RECORDS FOR THE EXERCISE:
════

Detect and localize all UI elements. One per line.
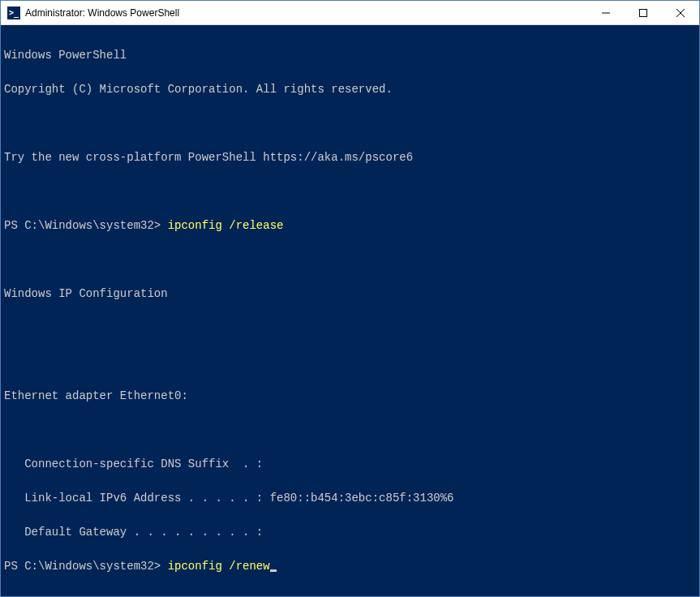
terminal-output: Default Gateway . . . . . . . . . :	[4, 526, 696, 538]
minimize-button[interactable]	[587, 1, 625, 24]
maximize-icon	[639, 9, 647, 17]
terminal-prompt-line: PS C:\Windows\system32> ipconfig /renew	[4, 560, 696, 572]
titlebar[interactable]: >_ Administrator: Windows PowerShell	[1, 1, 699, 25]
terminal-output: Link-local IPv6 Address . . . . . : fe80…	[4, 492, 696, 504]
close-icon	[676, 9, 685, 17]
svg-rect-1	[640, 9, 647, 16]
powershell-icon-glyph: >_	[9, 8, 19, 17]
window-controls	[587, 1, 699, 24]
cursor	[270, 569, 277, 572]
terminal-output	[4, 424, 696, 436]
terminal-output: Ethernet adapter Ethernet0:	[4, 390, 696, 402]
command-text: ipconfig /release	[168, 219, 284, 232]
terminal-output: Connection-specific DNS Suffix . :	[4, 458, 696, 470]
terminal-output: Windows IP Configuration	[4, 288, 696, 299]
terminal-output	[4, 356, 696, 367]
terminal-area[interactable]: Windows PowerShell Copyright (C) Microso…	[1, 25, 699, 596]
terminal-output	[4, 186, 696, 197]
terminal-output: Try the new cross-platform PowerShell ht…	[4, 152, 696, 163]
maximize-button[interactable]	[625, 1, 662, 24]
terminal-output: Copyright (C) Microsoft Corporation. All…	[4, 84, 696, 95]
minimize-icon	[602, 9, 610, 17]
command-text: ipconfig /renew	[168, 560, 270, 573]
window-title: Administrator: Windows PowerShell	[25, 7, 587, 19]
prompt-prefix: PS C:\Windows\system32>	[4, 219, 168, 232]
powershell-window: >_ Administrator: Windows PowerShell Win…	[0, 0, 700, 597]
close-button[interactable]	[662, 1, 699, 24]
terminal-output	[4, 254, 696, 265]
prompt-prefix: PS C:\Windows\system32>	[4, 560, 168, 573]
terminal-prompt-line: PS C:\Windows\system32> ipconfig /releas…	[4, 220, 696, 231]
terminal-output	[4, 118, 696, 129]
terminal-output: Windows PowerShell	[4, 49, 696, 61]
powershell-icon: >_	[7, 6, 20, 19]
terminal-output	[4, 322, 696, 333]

════

WORK ITEM: Return all lines from the data above with "Copyright" in them.

ANSWER:
terminal-area[interactable]: Windows PowerShell Copyright (C) Microso…	[1, 25, 699, 596]
terminal-output: Copyright (C) Microsoft Corporation. All…	[4, 84, 696, 95]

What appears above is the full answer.